## [Task description]
Every line of the listing should be repeated exactly.

══════════

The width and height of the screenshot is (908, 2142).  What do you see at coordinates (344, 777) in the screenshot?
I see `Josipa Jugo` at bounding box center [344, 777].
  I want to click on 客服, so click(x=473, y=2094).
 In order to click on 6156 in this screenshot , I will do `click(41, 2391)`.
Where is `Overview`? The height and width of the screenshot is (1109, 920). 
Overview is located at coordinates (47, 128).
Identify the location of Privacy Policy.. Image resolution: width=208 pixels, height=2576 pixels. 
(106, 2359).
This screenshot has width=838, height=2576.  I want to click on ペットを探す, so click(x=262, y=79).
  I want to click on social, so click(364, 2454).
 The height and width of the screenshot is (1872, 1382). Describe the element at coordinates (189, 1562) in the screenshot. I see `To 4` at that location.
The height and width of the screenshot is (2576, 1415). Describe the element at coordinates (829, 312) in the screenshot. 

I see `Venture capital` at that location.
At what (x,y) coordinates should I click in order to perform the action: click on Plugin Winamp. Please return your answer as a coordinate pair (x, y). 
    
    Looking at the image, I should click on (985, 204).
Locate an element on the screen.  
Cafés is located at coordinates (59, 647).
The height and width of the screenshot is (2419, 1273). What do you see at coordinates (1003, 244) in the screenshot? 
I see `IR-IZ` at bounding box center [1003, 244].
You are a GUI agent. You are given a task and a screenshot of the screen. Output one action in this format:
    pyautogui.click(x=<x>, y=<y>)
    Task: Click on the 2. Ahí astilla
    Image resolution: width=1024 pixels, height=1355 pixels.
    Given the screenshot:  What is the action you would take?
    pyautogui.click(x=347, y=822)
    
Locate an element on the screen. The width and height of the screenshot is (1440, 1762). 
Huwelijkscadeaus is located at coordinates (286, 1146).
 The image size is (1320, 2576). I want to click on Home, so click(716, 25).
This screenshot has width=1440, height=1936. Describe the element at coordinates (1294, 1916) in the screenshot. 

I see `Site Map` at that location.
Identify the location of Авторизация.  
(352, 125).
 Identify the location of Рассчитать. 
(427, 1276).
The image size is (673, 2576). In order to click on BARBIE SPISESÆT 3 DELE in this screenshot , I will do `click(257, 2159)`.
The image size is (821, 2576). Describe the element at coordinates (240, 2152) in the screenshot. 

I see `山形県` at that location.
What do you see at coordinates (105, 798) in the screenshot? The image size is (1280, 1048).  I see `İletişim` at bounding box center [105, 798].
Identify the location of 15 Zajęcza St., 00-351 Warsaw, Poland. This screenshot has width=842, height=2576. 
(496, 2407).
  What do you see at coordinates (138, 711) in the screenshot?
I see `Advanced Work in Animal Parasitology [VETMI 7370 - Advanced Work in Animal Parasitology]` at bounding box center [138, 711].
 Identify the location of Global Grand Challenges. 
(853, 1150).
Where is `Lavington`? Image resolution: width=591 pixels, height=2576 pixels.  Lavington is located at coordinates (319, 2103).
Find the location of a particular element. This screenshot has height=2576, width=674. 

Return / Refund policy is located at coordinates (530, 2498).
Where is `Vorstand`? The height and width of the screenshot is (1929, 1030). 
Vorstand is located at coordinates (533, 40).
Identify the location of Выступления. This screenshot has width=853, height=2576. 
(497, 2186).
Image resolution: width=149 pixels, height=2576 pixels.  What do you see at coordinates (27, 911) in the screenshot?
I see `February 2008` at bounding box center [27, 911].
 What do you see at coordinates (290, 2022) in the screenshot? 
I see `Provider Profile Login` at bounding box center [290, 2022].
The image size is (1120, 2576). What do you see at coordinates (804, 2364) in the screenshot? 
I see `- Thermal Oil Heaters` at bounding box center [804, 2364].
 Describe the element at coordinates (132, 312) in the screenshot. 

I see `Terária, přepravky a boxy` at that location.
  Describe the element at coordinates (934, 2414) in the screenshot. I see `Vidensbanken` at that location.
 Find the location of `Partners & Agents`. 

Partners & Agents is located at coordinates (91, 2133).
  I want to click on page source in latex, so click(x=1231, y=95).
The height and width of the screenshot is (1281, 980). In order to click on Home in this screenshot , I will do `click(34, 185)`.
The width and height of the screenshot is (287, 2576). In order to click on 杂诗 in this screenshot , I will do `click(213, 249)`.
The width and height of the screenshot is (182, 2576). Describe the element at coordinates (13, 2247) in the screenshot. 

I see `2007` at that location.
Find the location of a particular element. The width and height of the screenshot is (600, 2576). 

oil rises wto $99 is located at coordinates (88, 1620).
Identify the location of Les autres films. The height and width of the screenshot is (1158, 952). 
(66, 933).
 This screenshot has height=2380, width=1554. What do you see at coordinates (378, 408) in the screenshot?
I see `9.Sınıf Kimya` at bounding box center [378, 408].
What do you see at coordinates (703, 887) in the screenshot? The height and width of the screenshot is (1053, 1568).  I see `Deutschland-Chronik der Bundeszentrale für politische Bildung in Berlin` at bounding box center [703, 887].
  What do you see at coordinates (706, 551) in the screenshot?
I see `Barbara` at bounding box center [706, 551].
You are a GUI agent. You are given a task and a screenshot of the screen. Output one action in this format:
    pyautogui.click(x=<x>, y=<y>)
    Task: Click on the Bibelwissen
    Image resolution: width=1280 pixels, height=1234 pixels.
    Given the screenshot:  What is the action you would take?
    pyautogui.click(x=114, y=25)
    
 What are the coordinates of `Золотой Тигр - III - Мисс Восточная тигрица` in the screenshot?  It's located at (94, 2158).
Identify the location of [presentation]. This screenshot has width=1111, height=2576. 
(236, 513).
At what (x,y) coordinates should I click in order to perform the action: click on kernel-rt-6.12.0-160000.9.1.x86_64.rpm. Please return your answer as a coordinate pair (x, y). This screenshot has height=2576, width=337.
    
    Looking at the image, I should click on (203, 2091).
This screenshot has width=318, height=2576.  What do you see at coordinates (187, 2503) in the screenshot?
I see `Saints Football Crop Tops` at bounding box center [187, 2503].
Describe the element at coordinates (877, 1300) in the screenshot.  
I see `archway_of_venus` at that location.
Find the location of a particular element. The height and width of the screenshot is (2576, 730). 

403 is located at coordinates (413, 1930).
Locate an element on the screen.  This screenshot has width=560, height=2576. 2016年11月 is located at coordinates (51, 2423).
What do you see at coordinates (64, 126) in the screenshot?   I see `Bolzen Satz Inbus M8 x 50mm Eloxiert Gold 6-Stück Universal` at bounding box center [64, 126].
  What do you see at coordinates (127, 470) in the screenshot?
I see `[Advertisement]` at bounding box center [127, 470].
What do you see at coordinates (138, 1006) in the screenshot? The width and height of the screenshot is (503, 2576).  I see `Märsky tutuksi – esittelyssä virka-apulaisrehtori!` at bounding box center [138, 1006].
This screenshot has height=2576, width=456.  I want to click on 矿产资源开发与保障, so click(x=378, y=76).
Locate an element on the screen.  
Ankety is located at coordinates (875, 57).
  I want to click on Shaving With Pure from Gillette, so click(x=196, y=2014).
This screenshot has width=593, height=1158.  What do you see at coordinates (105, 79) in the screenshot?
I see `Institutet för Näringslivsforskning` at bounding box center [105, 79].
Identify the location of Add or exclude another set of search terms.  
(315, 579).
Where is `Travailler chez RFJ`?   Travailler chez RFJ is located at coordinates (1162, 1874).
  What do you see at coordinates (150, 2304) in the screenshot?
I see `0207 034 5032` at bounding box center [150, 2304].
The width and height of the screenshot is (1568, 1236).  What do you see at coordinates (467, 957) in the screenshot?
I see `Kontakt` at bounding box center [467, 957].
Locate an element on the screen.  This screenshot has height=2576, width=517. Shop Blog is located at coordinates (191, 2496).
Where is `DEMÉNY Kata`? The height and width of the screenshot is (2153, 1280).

══════════

## [Solution for this exercise]
The width and height of the screenshot is (908, 2142).  What do you see at coordinates (344, 777) in the screenshot?
I see `Josipa Jugo` at bounding box center [344, 777].
  I want to click on 客服, so click(x=473, y=2094).
 In order to click on 6156 in this screenshot , I will do `click(41, 2391)`.
Where is `Overview`? The height and width of the screenshot is (1109, 920). 
Overview is located at coordinates (47, 128).
Identify the location of Privacy Policy.. Image resolution: width=208 pixels, height=2576 pixels. 
(106, 2359).
This screenshot has width=838, height=2576.  I want to click on ペットを探す, so click(x=262, y=79).
  I want to click on social, so click(364, 2454).
 The height and width of the screenshot is (1872, 1382). Describe the element at coordinates (189, 1562) in the screenshot. I see `To 4` at that location.
The height and width of the screenshot is (2576, 1415). Describe the element at coordinates (829, 312) in the screenshot. 

I see `Venture capital` at that location.
At what (x,y) coordinates should I click in order to perform the action: click on Plugin Winamp. Please return your answer as a coordinate pair (x, y). 
    
    Looking at the image, I should click on (985, 204).
Locate an element on the screen.  
Cafés is located at coordinates (59, 647).
The height and width of the screenshot is (2419, 1273). What do you see at coordinates (1003, 244) in the screenshot? 
I see `IR-IZ` at bounding box center [1003, 244].
You are a GUI agent. You are given a task and a screenshot of the screen. Output one action in this format:
    pyautogui.click(x=<x>, y=<y>)
    Task: Click on the 2. Ahí astilla
    Image resolution: width=1024 pixels, height=1355 pixels.
    Given the screenshot:  What is the action you would take?
    pyautogui.click(x=347, y=822)
    
Locate an element on the screen. The width and height of the screenshot is (1440, 1762). 
Huwelijkscadeaus is located at coordinates (286, 1146).
 The image size is (1320, 2576). I want to click on Home, so click(716, 25).
This screenshot has width=1440, height=1936. Describe the element at coordinates (1294, 1916) in the screenshot. 

I see `Site Map` at that location.
Identify the location of Авторизация.  
(352, 125).
 Identify the location of Рассчитать. 
(427, 1276).
The image size is (673, 2576). In order to click on BARBIE SPISESÆT 3 DELE in this screenshot , I will do `click(257, 2159)`.
The image size is (821, 2576). Describe the element at coordinates (240, 2152) in the screenshot. 

I see `山形県` at that location.
What do you see at coordinates (105, 798) in the screenshot? The image size is (1280, 1048).  I see `İletişim` at bounding box center [105, 798].
Identify the location of 15 Zajęcza St., 00-351 Warsaw, Poland. This screenshot has width=842, height=2576. 
(496, 2407).
  What do you see at coordinates (138, 711) in the screenshot?
I see `Advanced Work in Animal Parasitology [VETMI 7370 - Advanced Work in Animal Parasitology]` at bounding box center [138, 711].
 Identify the location of Global Grand Challenges. 
(853, 1150).
Where is `Lavington`? Image resolution: width=591 pixels, height=2576 pixels.  Lavington is located at coordinates (319, 2103).
Find the location of a particular element. This screenshot has height=2576, width=674. 

Return / Refund policy is located at coordinates (530, 2498).
Where is `Vorstand`? The height and width of the screenshot is (1929, 1030). 
Vorstand is located at coordinates (533, 40).
Identify the location of Выступления. This screenshot has width=853, height=2576. 
(497, 2186).
Image resolution: width=149 pixels, height=2576 pixels.  What do you see at coordinates (27, 911) in the screenshot?
I see `February 2008` at bounding box center [27, 911].
 What do you see at coordinates (290, 2022) in the screenshot? 
I see `Provider Profile Login` at bounding box center [290, 2022].
The image size is (1120, 2576). What do you see at coordinates (804, 2364) in the screenshot? 
I see `- Thermal Oil Heaters` at bounding box center [804, 2364].
 Describe the element at coordinates (132, 312) in the screenshot. 

I see `Terária, přepravky a boxy` at that location.
  Describe the element at coordinates (934, 2414) in the screenshot. I see `Vidensbanken` at that location.
 Find the location of `Partners & Agents`. 

Partners & Agents is located at coordinates (91, 2133).
  I want to click on page source in latex, so click(x=1231, y=95).
The height and width of the screenshot is (1281, 980). In order to click on Home in this screenshot , I will do `click(34, 185)`.
The width and height of the screenshot is (287, 2576). In order to click on 杂诗 in this screenshot , I will do `click(213, 249)`.
The width and height of the screenshot is (182, 2576). Describe the element at coordinates (13, 2247) in the screenshot. 

I see `2007` at that location.
Find the location of a particular element. The width and height of the screenshot is (600, 2576). 

oil rises wto $99 is located at coordinates (88, 1620).
Identify the location of Les autres films. The height and width of the screenshot is (1158, 952). 
(66, 933).
 This screenshot has height=2380, width=1554. What do you see at coordinates (378, 408) in the screenshot?
I see `9.Sınıf Kimya` at bounding box center [378, 408].
What do you see at coordinates (703, 887) in the screenshot? The height and width of the screenshot is (1053, 1568).  I see `Deutschland-Chronik der Bundeszentrale für politische Bildung in Berlin` at bounding box center [703, 887].
  What do you see at coordinates (706, 551) in the screenshot?
I see `Barbara` at bounding box center [706, 551].
You are a GUI agent. You are given a task and a screenshot of the screen. Output one action in this format:
    pyautogui.click(x=<x>, y=<y>)
    Task: Click on the Bibelwissen
    Image resolution: width=1280 pixels, height=1234 pixels.
    Given the screenshot:  What is the action you would take?
    pyautogui.click(x=114, y=25)
    
 What are the coordinates of `Золотой Тигр - III - Мисс Восточная тигрица` in the screenshot?  It's located at (94, 2158).
Identify the location of [presentation]. This screenshot has width=1111, height=2576. 
(236, 513).
At what (x,y) coordinates should I click in order to perform the action: click on kernel-rt-6.12.0-160000.9.1.x86_64.rpm. Please return your answer as a coordinate pair (x, y). This screenshot has height=2576, width=337.
    
    Looking at the image, I should click on (203, 2091).
This screenshot has width=318, height=2576.  What do you see at coordinates (187, 2503) in the screenshot?
I see `Saints Football Crop Tops` at bounding box center [187, 2503].
Describe the element at coordinates (877, 1300) in the screenshot.  
I see `archway_of_venus` at that location.
Find the location of a particular element. The height and width of the screenshot is (2576, 730). 

403 is located at coordinates (413, 1930).
Locate an element on the screen.  This screenshot has width=560, height=2576. 2016年11月 is located at coordinates (51, 2423).
What do you see at coordinates (64, 126) in the screenshot?   I see `Bolzen Satz Inbus M8 x 50mm Eloxiert Gold 6-Stück Universal` at bounding box center [64, 126].
  What do you see at coordinates (127, 470) in the screenshot?
I see `[Advertisement]` at bounding box center [127, 470].
What do you see at coordinates (138, 1006) in the screenshot? The width and height of the screenshot is (503, 2576).  I see `Märsky tutuksi – esittelyssä virka-apulaisrehtori!` at bounding box center [138, 1006].
This screenshot has height=2576, width=456.  I want to click on 矿产资源开发与保障, so click(x=378, y=76).
Locate an element on the screen.  
Ankety is located at coordinates (875, 57).
  I want to click on Shaving With Pure from Gillette, so click(x=196, y=2014).
This screenshot has width=593, height=1158.  What do you see at coordinates (105, 79) in the screenshot?
I see `Institutet för Näringslivsforskning` at bounding box center [105, 79].
Identify the location of Add or exclude another set of search terms.  
(315, 579).
Where is `Travailler chez RFJ`?   Travailler chez RFJ is located at coordinates (1162, 1874).
  What do you see at coordinates (150, 2304) in the screenshot?
I see `0207 034 5032` at bounding box center [150, 2304].
The width and height of the screenshot is (1568, 1236).  What do you see at coordinates (467, 957) in the screenshot?
I see `Kontakt` at bounding box center [467, 957].
Locate an element on the screen.  This screenshot has height=2576, width=517. Shop Blog is located at coordinates (191, 2496).
Where is `DEMÉNY Kata`? The height and width of the screenshot is (2153, 1280).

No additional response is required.